Ensuite, et surtout, faute du moindre assouplissement de nos règles malthusiennes d'urbanisme, les prix du foncier recommenceront à grimper à des niveaux insupportables, provoquant une hausse démesurée du neuf comme de l'ancien, et écartant les classes moyennes basses et les recalés de la file d'attente du logement social  de toute solution de logement acceptable.

Le gouvernement aurait tort de croire que la baisse conjoncturelle du logement va l'aider à résoudre   les problèmes de logement que rencontrent les moins fortunés, et qu'il n'a qu'à attendre que cela se passe, en jetant un peu de poudre aux yeux du public pour faire croire qu'il agit. Tout plan en faveur du logement, c'est à dire en faveur des consommateurs de logement, devrait s'attacher à permettre de retrouver un marché durablement bon marché, c'est à dire où les transactions moyennes se négocient à moins de trois fois le revenu moyen de la zone considérée, même lorsque la solvabilité des ménages augmente.

Impossible, voire utopique ? Certainement pas ! En fait, la plupart des agglomérations en très forte croissance démographique de la Middle America (Houston, Atlanta, Dallas, principalement), malgré des niveaux de demande inconnus du reste de l'Amérique du Nord, et des conditions macro-économiques strictement identiques à celles du reste du monde, ont réussi à conserver des marchés immobiliers abordables (prix moyen < 3 fois le revenu moyen des ménages), contrairement à des états comme la Californie, la Floride, et les « vieux » états du Nord Est. Ces agglomérations connaissent comme les autres une crise du Subprime (les excès de la machine à crédit y ont été les même qu'ailleurs) mais les taux de défaillance et les montants des crédits en défaut y sont nettement moins élevés que dans les états les plus chers.

Leur secret ? Une réglementation des sols très souple, pouvant aller jusqu'à l'absence de plan d'occupation des sols (Houston), dont l'objectif premier est de maintenir un large excès de terrain constructible par rapport à la demande de logement. Les ménages modestes, qui bénéficient de logements d'occasion de bonne qualité à des prix défiant toute concurrence, tant à l'achat qu'en location, et les créateurs d'entreprises, qui ont besoin de surfaces à prix abordables, sont les principaux bénéficiaires de cette souplesse. Et les nombreux quartiers développés sous maîtrise d'ouvrage le plus souvent intégralement privée tendent à rivaliser en terme de qualité de construction et d'aménagement des abords, pour trouver une clientèle qui peut très facilement trouver mieux ailleurs si un produit ne convient pas.

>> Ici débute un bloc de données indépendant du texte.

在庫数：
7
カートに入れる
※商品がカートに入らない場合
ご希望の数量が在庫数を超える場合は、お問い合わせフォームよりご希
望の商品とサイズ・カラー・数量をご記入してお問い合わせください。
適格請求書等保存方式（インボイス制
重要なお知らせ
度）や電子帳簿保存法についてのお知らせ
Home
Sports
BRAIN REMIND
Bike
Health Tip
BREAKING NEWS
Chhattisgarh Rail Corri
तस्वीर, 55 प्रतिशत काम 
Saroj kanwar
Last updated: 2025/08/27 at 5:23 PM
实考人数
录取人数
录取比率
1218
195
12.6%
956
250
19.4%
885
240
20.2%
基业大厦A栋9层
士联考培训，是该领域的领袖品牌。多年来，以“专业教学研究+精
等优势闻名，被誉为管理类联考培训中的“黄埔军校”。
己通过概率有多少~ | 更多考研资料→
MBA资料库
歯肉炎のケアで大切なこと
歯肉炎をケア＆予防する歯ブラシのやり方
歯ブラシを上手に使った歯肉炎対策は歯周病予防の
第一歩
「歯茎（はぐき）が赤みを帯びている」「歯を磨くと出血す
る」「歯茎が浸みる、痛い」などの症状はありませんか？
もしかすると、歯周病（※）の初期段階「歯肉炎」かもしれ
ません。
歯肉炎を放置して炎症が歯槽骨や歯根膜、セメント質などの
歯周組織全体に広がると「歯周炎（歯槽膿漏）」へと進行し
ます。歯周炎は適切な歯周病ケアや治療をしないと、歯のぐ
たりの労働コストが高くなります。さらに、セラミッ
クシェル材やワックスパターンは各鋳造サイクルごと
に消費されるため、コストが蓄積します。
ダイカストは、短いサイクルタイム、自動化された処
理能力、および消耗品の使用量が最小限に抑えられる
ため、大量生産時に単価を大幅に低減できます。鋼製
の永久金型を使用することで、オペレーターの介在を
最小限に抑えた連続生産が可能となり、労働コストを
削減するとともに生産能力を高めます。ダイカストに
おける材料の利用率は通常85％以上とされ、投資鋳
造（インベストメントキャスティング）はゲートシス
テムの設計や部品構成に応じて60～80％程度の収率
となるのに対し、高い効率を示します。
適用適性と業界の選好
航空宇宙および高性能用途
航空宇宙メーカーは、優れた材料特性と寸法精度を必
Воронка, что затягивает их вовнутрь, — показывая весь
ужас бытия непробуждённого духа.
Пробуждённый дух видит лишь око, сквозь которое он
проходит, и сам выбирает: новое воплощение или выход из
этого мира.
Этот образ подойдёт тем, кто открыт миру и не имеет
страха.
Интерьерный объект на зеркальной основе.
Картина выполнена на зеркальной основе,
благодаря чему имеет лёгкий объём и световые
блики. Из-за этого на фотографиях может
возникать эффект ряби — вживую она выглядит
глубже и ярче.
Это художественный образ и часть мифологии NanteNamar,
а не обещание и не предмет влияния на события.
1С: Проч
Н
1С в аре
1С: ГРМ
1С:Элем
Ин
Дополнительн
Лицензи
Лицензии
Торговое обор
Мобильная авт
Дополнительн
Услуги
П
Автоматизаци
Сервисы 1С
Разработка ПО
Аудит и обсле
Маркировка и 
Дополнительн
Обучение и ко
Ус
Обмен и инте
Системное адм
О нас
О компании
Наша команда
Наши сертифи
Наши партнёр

Là bas, nul besoin de dilapider des milliards pris aux contribuables pour arriver à loger les familles modestes, ou plutôt, s'agissant de chez nous, pour ne pas arriver à les loger. Les victimes du cyclone Katrina à la Nouvelle Orléans ne s'y sont pas trompées: elles ont en très grand nombre choisi Houston pour reconstruire leur vie, parfois définitivement, tant l'immobilier abordable et l'économie foisonnante y créent des opportunités.

Contrairement à ce que certains voudraient bien nous faire croire, un marché du logement où les prix restent faibles lorsque la demande est vigoureuse n'est pas une utopie, mais une réelle possibilité, à condition que les règlementations étatiques frappant le foncier ou le bâti ne provoquent pas de fluctuations artificielles des valeurs en fonction de la solvabilité de la demande. La France ne résoudra pas durablement ses problèmes de logement sans une réforme de sa  réglementation foncière allant dans le sens d'une bien plus grande liberté d'usage des terrains.  Sans cela, la baisse actuelle ne sera qu'une brève accalmie avant la prochaine tempête sur les prix du logement, qui fera encore sombrer la galère de bien des ménages modestes et moyens.